Para pemuda, akan merasa dihargai pendapatnya jika orangtua mau mengajak mereka bermusyawarah untuk memecahkan permasalahan keluarga. Itulah kenapa Rasulullah juga menyeru kita untuk melakukan itu dengan anak-anak kita pada fase ini. Hal ini juga bertujuan agar orangtua dapat berbagi tugas atau peran dengan pemudanya dalam mengurus keluarga. Selayaknya tugas seorang wazir atau menteri, mereka membantu mengupayakan kesuksesan penyelenggaraan sebuah pemerintahan.
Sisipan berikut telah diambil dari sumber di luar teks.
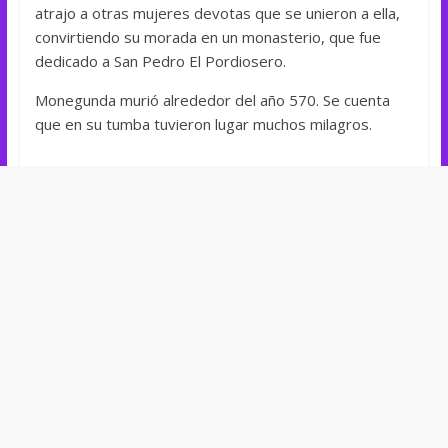
atrajo a otras mujeres devotas que se unieron a ella,
convirtiendo su morada en un monasterio, que fue
dedicado a San Pedro El Pordiosero.
Monegunda murió alrededor del año 570. Se cuenta
que en su tumba tuvieron lugar muchos milagros.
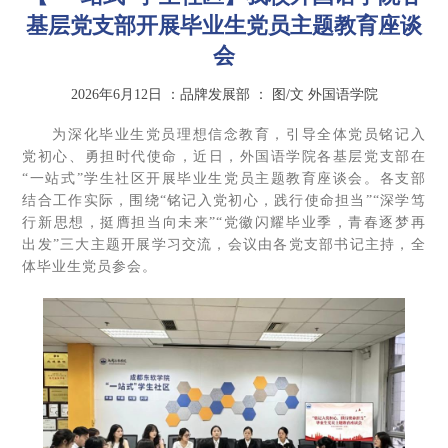
基层党支部开展毕业生党员主题教育座谈
会
2026年6月12日
：品牌发展部
：
图/文 外国语学院
为深化毕业生党员理想信念教育，引导全体党员铭记入
党初心、勇担时代使命，近日，外国语学院各基层党支部在
“一站式”学生社区开展毕业生党员主题教育座谈会。各支部
结合工作实际，围绕“铭记入党初心，践行使命担当”“深学笃
行新思想，挺膺担当向未来”“党徽闪耀毕业季，青春逐梦再
出发”三大主题开展学习交流，会议由各党支部书记主持，全
体毕业生党员参会。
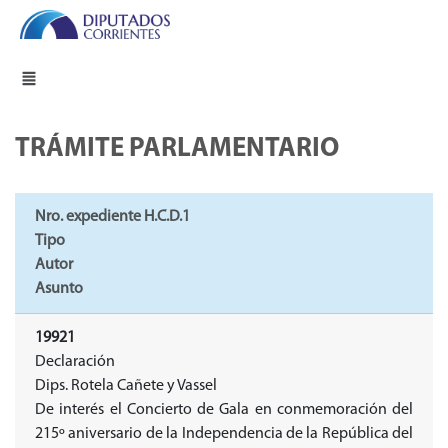
TRÁMITE PARLAMENTARIO
Nro. expediente H.C.D.1
Tipo
Autor
Asunto
19921
Declaración
Dips. Rotela Cañete y Vassel
De interés el Concierto de Gala en conmemoración del
215º aniversario de la Independencia de la República del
Demikianlah, Islam telah memberikan garis besar haluan pengasuhan anak melalui firman Allah maupun teladan Rasulullah. Jika kita, para orangtua, dapat memberikan peran terbaik, maka bisa dipastikan anak-anak kita akan mampu melewati setiap fase dengan gemilang dan kita pun dapat memetik hasil terbaik setelah mereka dewasa. Maka, mari, berikan upaya terbaik, jangan sampai penyesalan menjadi penutup usia, saat kita dapati anak-anak kita masih saja menjadi masalah padahal seharusnya mereka sudah menjadi partner kita mencari solusi. Naudzubillahimindzalik, Rabbi habli minashshalihiin..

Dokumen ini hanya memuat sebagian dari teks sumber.